> _Material provided_
-------
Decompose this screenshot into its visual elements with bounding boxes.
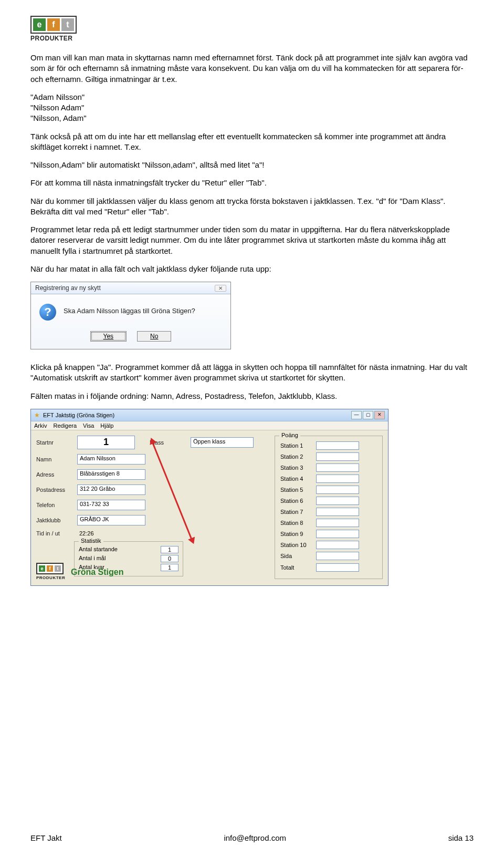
logo-letter-f: f <box>47 18 60 31</box>
minimize-button[interactable]: — <box>351 411 362 419</box>
stat-mal-label: Antal i mål <box>79 555 106 562</box>
examples-block: "Adam Nilsson" "Nilsson Adam" "Nilsson, … <box>30 92 474 124</box>
menu-bar: Arkiv Redigera Visa Hjälp <box>31 421 388 430</box>
telefon-input[interactable]: 031-732 33 <box>77 500 145 510</box>
station-3-input[interactable] <box>316 463 359 472</box>
maximize-button[interactable]: ▢ <box>363 411 373 419</box>
dialog-yes-button[interactable]: Yes <box>90 331 127 342</box>
footer-right: sida 13 <box>448 833 474 842</box>
station-10-label: Station 10 <box>280 542 312 548</box>
logo-subtext: PRODUKTER <box>30 35 474 42</box>
paragraph-6: Programmet letar reda på ett ledigt star… <box>30 224 474 256</box>
namn-label: Namn <box>36 456 73 462</box>
station-8-input[interactable] <box>316 519 359 527</box>
page-footer: EFT Jakt info@eftprod.com sida 13 <box>30 833 474 842</box>
startnr-input[interactable]: 1 <box>77 436 135 449</box>
station-1-input[interactable] <box>316 441 359 450</box>
dialog-title-text: Registrering av ny skytt <box>35 284 101 292</box>
paragraph-5: När du kommer till jaktklassen väljer du… <box>30 196 474 218</box>
station-6-input[interactable] <box>316 497 359 505</box>
jaktklubb-label: Jaktklubb <box>36 517 73 523</box>
dialog-no-button[interactable]: No <box>137 331 171 342</box>
logo-letter-t: t <box>61 18 74 31</box>
menu-visa[interactable]: Visa <box>83 422 94 429</box>
paragraph-1: Om man vill kan man mata in skyttarnas n… <box>30 53 474 85</box>
station-1-label: Station 1 <box>280 442 312 449</box>
klass-select[interactable]: Öppen klass <box>191 437 254 448</box>
station-7-label: Station 7 <box>280 509 312 515</box>
adress-input[interactable]: Blåbärsstigen 8 <box>77 469 145 480</box>
paragraph-9: Fälten matas in i följande ordning: Namn… <box>30 391 474 401</box>
station-4-input[interactable] <box>316 475 359 483</box>
station-9-input[interactable] <box>316 530 359 538</box>
sida-input[interactable] <box>316 552 359 560</box>
menu-hjalp[interactable]: Hjälp <box>100 422 113 429</box>
adress-label: Adress <box>36 471 73 478</box>
station-8-label: Station 8 <box>280 520 312 526</box>
example-3: "Nilsson, Adam" <box>30 113 474 123</box>
paragraph-2: Tänk också på att om du inte har ett mel… <box>30 131 474 153</box>
menu-arkiv[interactable]: Arkiv <box>34 422 47 429</box>
example-2: "Nilsson Adam" <box>30 102 474 113</box>
stat-mal-value: 0 <box>161 555 178 562</box>
jaktklubb-input[interactable]: GRÅBO JK <box>77 515 145 525</box>
menu-redigera[interactable]: Redigera <box>53 422 77 429</box>
startnr-label: Startnr <box>36 439 73 446</box>
totalt-input[interactable] <box>316 563 359 572</box>
paragraph-7: När du har matat in alla fält och valt j… <box>30 264 474 274</box>
footer-left: EFT Jakt <box>30 833 62 842</box>
app-icon: ★ <box>34 411 40 419</box>
station-2-input[interactable] <box>316 452 359 461</box>
confirm-dialog: Registrering av ny skytt ✕ ? Ska Adam Ni… <box>30 282 231 349</box>
logo-letter-e: e <box>33 18 46 31</box>
example-1: "Adam Nilsson" <box>30 92 474 102</box>
paragraph-8: Klicka på knappen "Ja". Programmet komme… <box>30 362 474 384</box>
namn-input[interactable]: Adam Nilsson <box>77 454 145 465</box>
postadress-label: Postadress <box>36 487 73 493</box>
footer-center: info@eftprod.com <box>224 833 286 842</box>
app-brand-text: Gröna Stigen <box>71 568 123 577</box>
station-6-label: Station 6 <box>280 498 312 504</box>
tid-label: Tid in / ut <box>36 530 73 537</box>
station-9-label: Station 9 <box>280 531 312 537</box>
app-window: ★ EFT Jaktstig (Gröna Stigen) — ▢ ✕ Arki… <box>30 409 388 586</box>
dialog-message: Ska Adam Nilsson läggas till Gröna Stige… <box>64 304 195 315</box>
station-5-label: Station 5 <box>280 487 312 493</box>
paragraph-4: För att komma till nästa inmatningsfält … <box>30 178 474 188</box>
stat-kvar-value: 1 <box>161 564 178 571</box>
app-brand-logo: e f t PRODUKTER <box>36 563 65 580</box>
station-10-input[interactable] <box>316 541 359 549</box>
totalt-label: Totalt <box>280 564 312 571</box>
stat-start-label: Antal startande <box>79 546 118 553</box>
question-icon: ? <box>39 304 56 321</box>
station-2-label: Station 2 <box>280 453 312 460</box>
paragraph-3: "Nilsson,Adam" blir automatiskt "Nilsson… <box>30 160 474 170</box>
dialog-close-button[interactable]: ✕ <box>215 285 226 292</box>
station-5-input[interactable] <box>316 486 359 494</box>
tid-value: 22:26 <box>79 530 94 537</box>
station-3-label: Station 3 <box>280 465 312 471</box>
stat-legend: Statistik <box>79 538 103 544</box>
station-7-input[interactable] <box>316 508 359 516</box>
poang-group: Poäng Station 1 Station 2 Station 3 Stat… <box>275 436 383 579</box>
stat-start-value: 1 <box>161 546 178 553</box>
app-title: EFT Jaktstig (Gröna Stigen) <box>43 412 114 418</box>
close-button[interactable]: ✕ <box>374 411 385 419</box>
brand-logo: e f t PRODUKTER <box>30 16 474 42</box>
station-4-label: Station 4 <box>280 476 312 482</box>
sida-label: Sida <box>280 553 312 559</box>
postadress-input[interactable]: 312 20 Gråbo <box>77 484 145 495</box>
poang-legend: Poäng <box>279 432 300 438</box>
telefon-label: Telefon <box>36 502 73 508</box>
-------
> _Work request_
Please filter the entries for the word "letter" and copy the lines that have it.

> _Completed task_
logo-letter-f: f <box>47 18 60 31</box>
logo-letter-t: t <box>61 18 74 31</box>
logo-letter-e: e <box>33 18 46 31</box>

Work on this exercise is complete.